-------- Data for this exercise --------

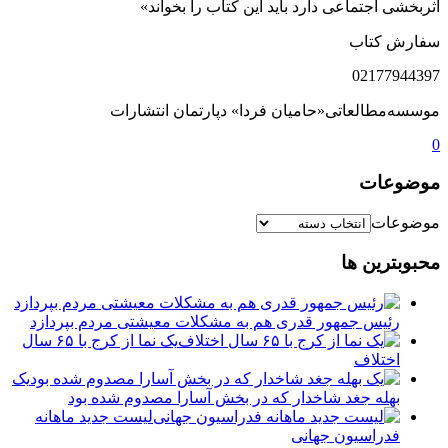
اثربخشی اجتماعی دارد باید این کتاب را بخواند»
سفارش کتاب
02177944397
موسسه‌مطالعاتی«حامیان فردا» دپارتمان انتشارات
0
موضوعات
موضوعات
محبوبترین ها
رئیس جمهور قدری هم به مشکلات معیشتی مردم بپردازد
یک نما از کرج با ۶۵ سال
اختلاف
یک
بهله جغد شاخدار که در بخش آسارا مصدوم شده بود
لیست جدید ماهانه
فدراسیون جهانی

--------

Work request
Leave out the pictures, then return every line of the data exactly.

Result
اثربخشی اجتماعی دارد باید این کتاب را بخواند»
سفارش کتاب
02177944397
موسسه‌مطالعاتی«حامیان فردا» دپارتمان انتشارات
0
موضوعات
موضوعات
محبوبترین ها
رئیس جمهور قدری هم به مشکلات معیشتی مردم بپردازد
یک نما از کرج با ۶۵ سال
اختلاف
یک
بهله جغد شاخدار که در بخش آسارا مصدوم شده بود
لیست جدید ماهانه
فدراسیون جهانی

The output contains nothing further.